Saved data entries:
───

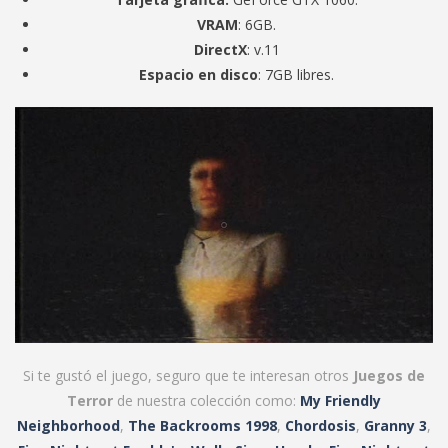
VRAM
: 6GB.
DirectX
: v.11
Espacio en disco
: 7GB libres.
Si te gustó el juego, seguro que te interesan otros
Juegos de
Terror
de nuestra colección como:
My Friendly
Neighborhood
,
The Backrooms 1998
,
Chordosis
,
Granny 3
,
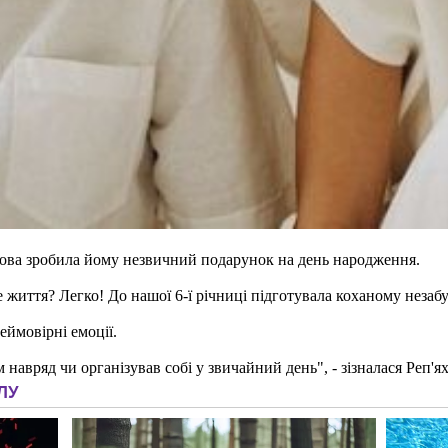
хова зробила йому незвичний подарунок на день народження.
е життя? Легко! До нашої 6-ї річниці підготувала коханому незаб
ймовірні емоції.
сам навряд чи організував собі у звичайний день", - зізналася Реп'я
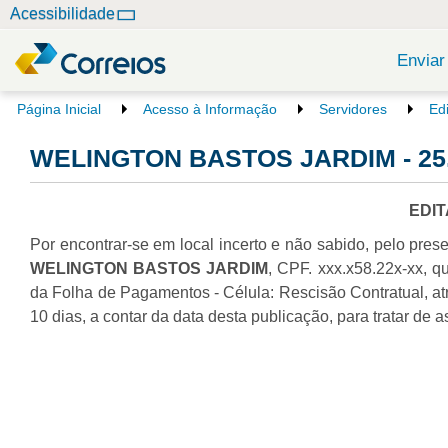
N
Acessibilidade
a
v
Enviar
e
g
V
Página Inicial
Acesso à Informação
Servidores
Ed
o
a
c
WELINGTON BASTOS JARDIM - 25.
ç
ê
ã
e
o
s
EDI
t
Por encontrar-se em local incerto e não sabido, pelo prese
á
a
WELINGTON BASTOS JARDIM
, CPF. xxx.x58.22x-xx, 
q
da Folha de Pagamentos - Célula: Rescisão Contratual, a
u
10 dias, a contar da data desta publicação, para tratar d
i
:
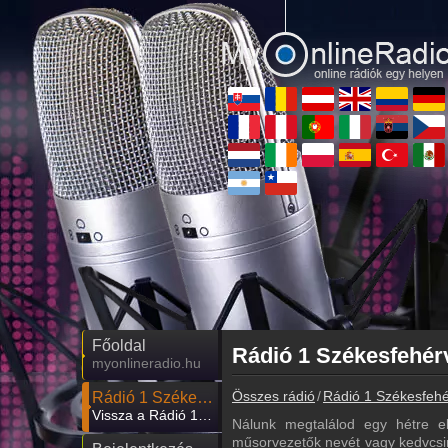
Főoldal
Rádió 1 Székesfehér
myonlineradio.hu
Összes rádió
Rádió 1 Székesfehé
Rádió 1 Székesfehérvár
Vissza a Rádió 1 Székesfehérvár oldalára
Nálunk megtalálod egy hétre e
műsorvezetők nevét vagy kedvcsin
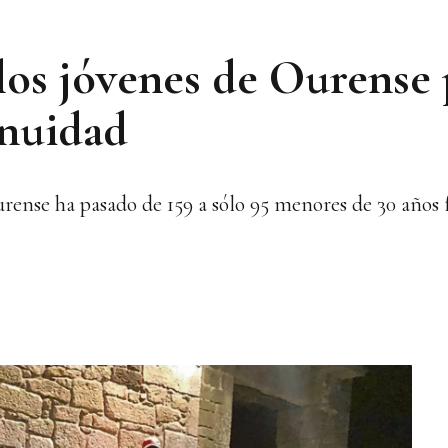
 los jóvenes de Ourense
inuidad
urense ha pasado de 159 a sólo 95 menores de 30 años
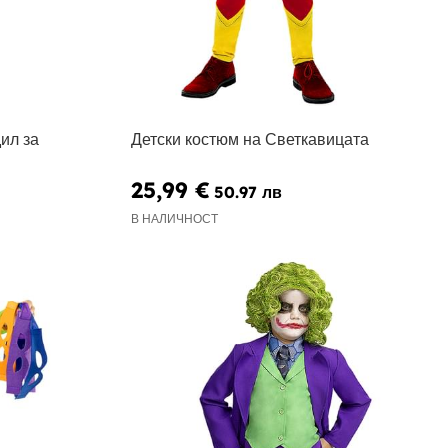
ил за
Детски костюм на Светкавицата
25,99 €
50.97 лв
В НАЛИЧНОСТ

───

Every line in the records above that contains the word "WELINGTON" should be copied out.

→ Solved exercise:
WELINGTON BASTOS JARDIM - 25.
WELINGTON BASTOS JARDIM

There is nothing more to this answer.